The full story of the Bermuda Contingent of the Royal Garrison Artillery has yet to be written, but perhaps this 100th anniversary year might inspire someone to take up the pen, instead of the sword, and do research battle to obtain as full a picture as possible of those heroic Bermudians that ventured to serve in foreign fields, so that all here could enjoy the now century-long fruits of their sacrifices.

Edward Cecil Harris, MBE, JP, PHD, FSA is Director of the National Museum. Comments may be made to director@nmb.bm or 704-5480.

In the spring of 1897, an advertisement was placed in The Royal Gazette which sought to enrol “a few more young men” in the Bermuda Militia Artillery, promising “military training and a Summer’s holiday”.

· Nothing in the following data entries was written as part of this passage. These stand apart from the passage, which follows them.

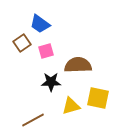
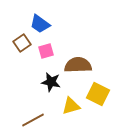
black star: rotated 12 degrees clockwise
yellow square: moved 4 px up; rotated 15 degrees clockwise
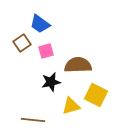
black star: rotated 24 degrees counterclockwise
yellow square: moved 2 px left, 1 px down
brown line: rotated 35 degrees clockwise
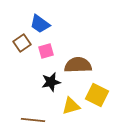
yellow square: moved 1 px right
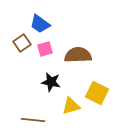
pink square: moved 1 px left, 2 px up
brown semicircle: moved 10 px up
black star: rotated 24 degrees clockwise
yellow square: moved 2 px up
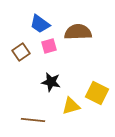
brown square: moved 1 px left, 9 px down
pink square: moved 4 px right, 3 px up
brown semicircle: moved 23 px up
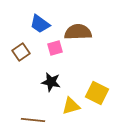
pink square: moved 6 px right, 2 px down
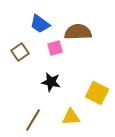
brown square: moved 1 px left
yellow triangle: moved 11 px down; rotated 12 degrees clockwise
brown line: rotated 65 degrees counterclockwise
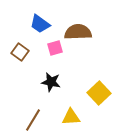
brown square: rotated 18 degrees counterclockwise
yellow square: moved 2 px right; rotated 20 degrees clockwise
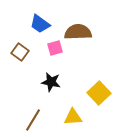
yellow triangle: moved 2 px right
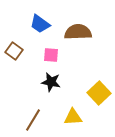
pink square: moved 4 px left, 7 px down; rotated 21 degrees clockwise
brown square: moved 6 px left, 1 px up
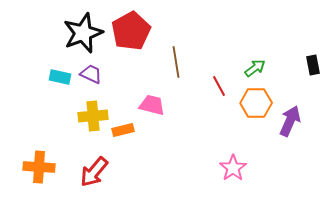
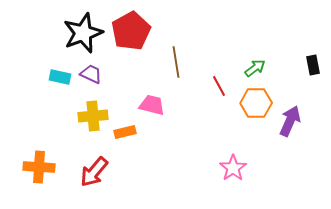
orange rectangle: moved 2 px right, 2 px down
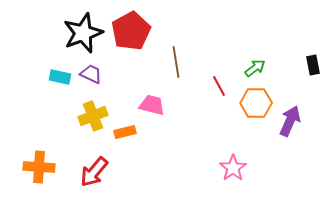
yellow cross: rotated 16 degrees counterclockwise
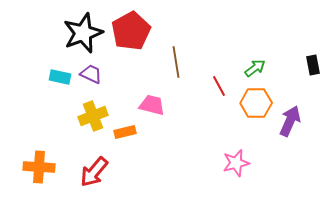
pink star: moved 3 px right, 5 px up; rotated 20 degrees clockwise
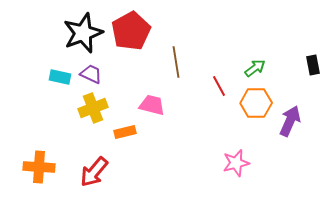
yellow cross: moved 8 px up
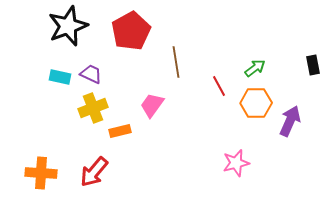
black star: moved 15 px left, 7 px up
pink trapezoid: rotated 68 degrees counterclockwise
orange rectangle: moved 5 px left, 1 px up
orange cross: moved 2 px right, 6 px down
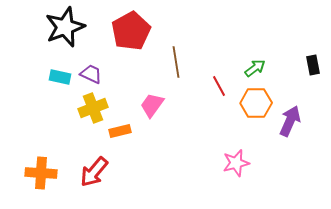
black star: moved 3 px left, 1 px down
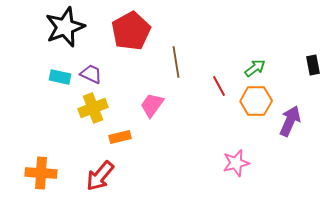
orange hexagon: moved 2 px up
orange rectangle: moved 6 px down
red arrow: moved 6 px right, 4 px down
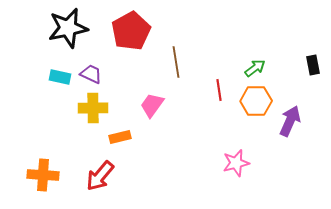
black star: moved 3 px right, 1 px down; rotated 9 degrees clockwise
red line: moved 4 px down; rotated 20 degrees clockwise
yellow cross: rotated 20 degrees clockwise
orange cross: moved 2 px right, 2 px down
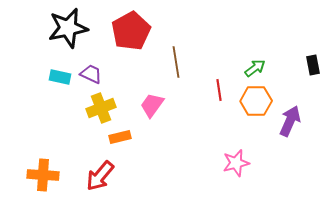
yellow cross: moved 8 px right; rotated 20 degrees counterclockwise
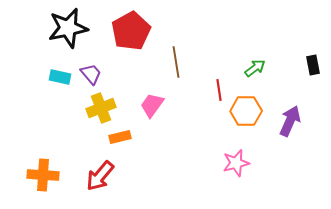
purple trapezoid: rotated 25 degrees clockwise
orange hexagon: moved 10 px left, 10 px down
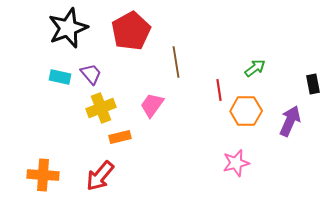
black star: rotated 9 degrees counterclockwise
black rectangle: moved 19 px down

The Bermuda Militia Artillery served Bermuda for several generations from its establishment in the 1890s until its amalgamation into the Bermuda Regiment in 1965 — here men of the BMA are practicing their gunnery during the Second World War at the 6-inch guns at St David’s Battery, which was also their base camp.
A page from the BMA War Diary, signed by Major Thomas Dill, indicates that in April 1917, one of the places they worked was Villers-au-Bois in the north of France, near Calais and the fierce battlegrounds of Arras and Vimy.